The case was discussed at the Heart Team meeting. The patient had no anginal symptoms or dyspnoea following a lenient rate control strategy and there were no signs of congestive heart failure. The patient had good coronary collateral circulation, thus it was unclear whether there would be any benefit from either surgical ligation of the LCA or re-implanting the anomalous artery. Therefore, a medical treatment strategy was chosen and the patient was discharged in a good physical condition with a follow-up at her family doctor for rate-control and anticoagulation monitoring. The discharge medications included metoprolol extended release 50 mg b.i.d., verapamil extended release 120 mg o.d., furosemide 20 mg o.d., atorvastatin 20 mg o.d., and warfarin. As the patient was content with her previous medications, the combination treatment for her rate control was not altered, but aspirin was discontinued, as no signs of an acute coronary syndrome were found. The patient has had no cardiovascular rehospitalizations during 3 years of follow-up and is regularly attending follow-up visits at her primary care provider. No additional cardiovascular investigations have been deemed necessary.

Discussion

ALCAPA is an extremely uncommon congenital coronary artery anomaly, most commonly presenting in early infancy. The ALCAPA syndrome is also known eponymously as Bland–White–Garland syndrome after the authors who in 1933 characterized its clinical and pathological data and recorded an electrocardiogram in an infant dying of this condition. Due to the rarity of the condition, its precise incidence is not known but is estimated at one in 300 000 live births. The prevalence in adults in not known. Prior to modern diagnostics and surgical care, most cases were found in infants who died in the first year of life. However, survival into adult life without surgery is possible, and this is the case in approximately 15% of cases. As it predominantly presents in the first year of life, diagnosis in living adults is extremely rare, but owing to modern advances in non-invasive cardiac imaging, the number of adults diagnosed with the syndrome, who have benign clinical outcomes, has increased substantially.

Clinical types of ALCAPA

ALCAPA patients have been classified into several types based on the clinical presentation, most commonly to infantile and adult types. We hereby argue that a new clinical subtype—the late adult presentation type should be added to the classification (). The types differ in the time of development of symptoms and mortality. Patients with the infantile type present with early myocardial ischaemia, left ventricular dysfunction, and dilatation and mitral regurgitation due to little or no coronary collateral flow. Symptoms usually develop in infants aged 2–3 months and include circumoral pallor, poor weight gain, persistent tachypnoea, and tachycardia. Without surgical treatment, the infantile type is associated with high mortality.
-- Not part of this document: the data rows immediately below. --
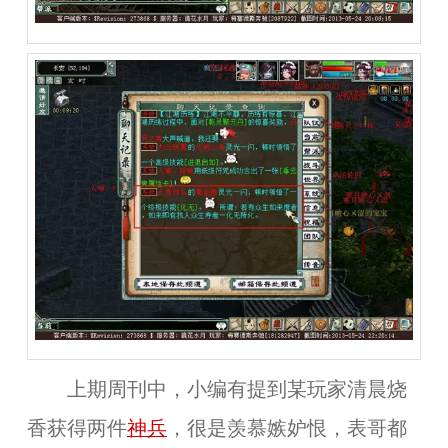
上期周刊中，小编有提到某玩家清晨烧
香获得两件
神兵
，很是羡慕嫉妒恨，表哥都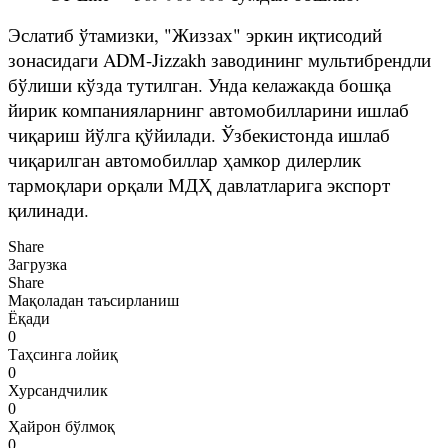
Эслатиб ўтамизки, "Жиззах" эркин иқтисодий
зонасидаги ADM-Jizzakh заводининг мультибрендли
бўлиши кўзда тутилган. Унда келажакда бошқа
йирик компанияларнинг автомобилларини ишлаб
чиқариш йўлга қўйилади. Ўзбекистонда ишлаб
чиқарилган автомобиллар ҳамкор дилерлик
тармоқлари орқали МДҲ давлатларига экспорт
қилинади.
Share
Загрузка
Share
Мақоладан таъсирланиш
Ёқади
0
Таҳсинга лойиқ
0
Хурсандчилик
0
Ҳайрон бўлмоқ
0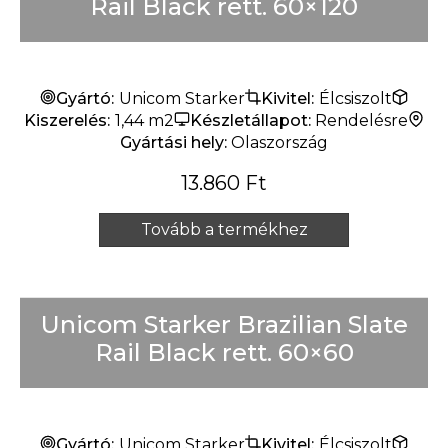
Rail Black rett. 60×120
Gyártó:
Unicom Starker
Kivitel:
Élcsiszolt
Kiszerelés:
1,44 m2
Készletállapot:
Rendelésre
Gyártási hely:
Olaszország
13.860
Ft
Tovább a termékhez
Unicom Starker Brazilian Slate
Rail Black rett. 60×60
Gyártó:
Unicom Starker
Kivitel:
Élcsiszolt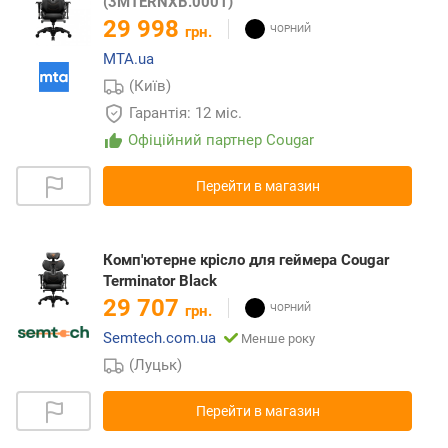
(3MTERNXB.0001)
29 998
грн.
MTA.ua
(Київ)
Гарантія: 12 міс.
Офіційний партнер Cougar
Перейти в магазин
Комп'ютерне крісло для геймера Cougar
Terminator Black
29 707
грн.
Semtech.com.ua
Менше року
(Луцьк)
Перейти в магазин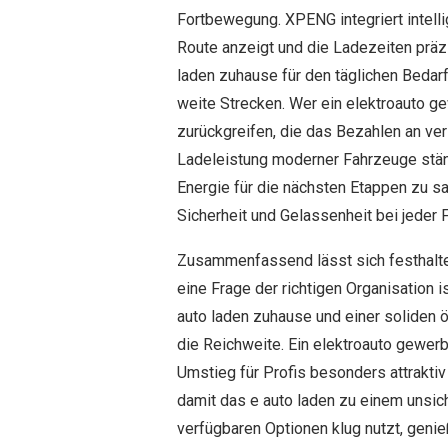
Fortbewegung. XPENG integriert intelli
Route anzeigt und die Ladezeiten präz
laden zuhause für den täglichen Bedar
weite Strecken. Wer ein elektroauto g
zurückgreifen, die das Bezahlen an ve
Ladeleistung moderner Fahrzeuge ständ
Energie für die nächsten Etappen zu s
Sicherheit und Gelassenheit bei jeder F
Zusammenfassend lässt sich festhalt
eine Frage der richtigen Organisation 
auto laden zuhause und einer soliden ö
die Reichweite. Ein elektroauto gewerb
Umstieg für Profis besonders attrakti
damit das e auto laden zu einem unsich
verfügbaren Optionen klug nutzt, geni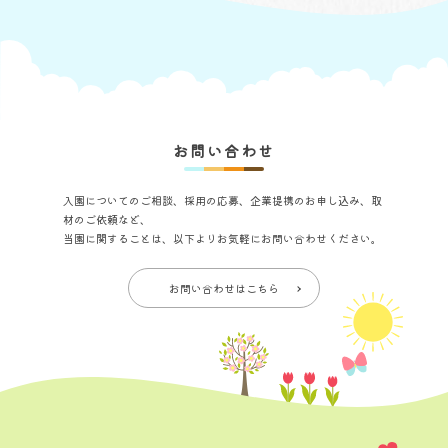
お問い合わせ
入園についてのご相談、採用の応募、企業提携のお申し込み、取
材のご依頼など、
当園に関することは、以下よりお気軽にお問い合わせください。
お問い合わせはこちら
Patients with the adult type ALCAPA experience symptoms that include dyspnoea, angina pectoris, reduced exercise tolerance, and sudden cardiac death. In a comprehensive literature review of 151 published adult cases from 1908 to 2008, Yau et al. found that 12% of adult patients were diagnosed at autopsy and the average age of presentation was 40.6 ± 15 years (the oldest being 83 years). At the time of presentation, 66% had symptoms of angina, dyspnoea, palpitations, or fatigue. Seventeen percent presented with life-threatening symptoms (ventricular arrhythmia, syncope, or sudden death).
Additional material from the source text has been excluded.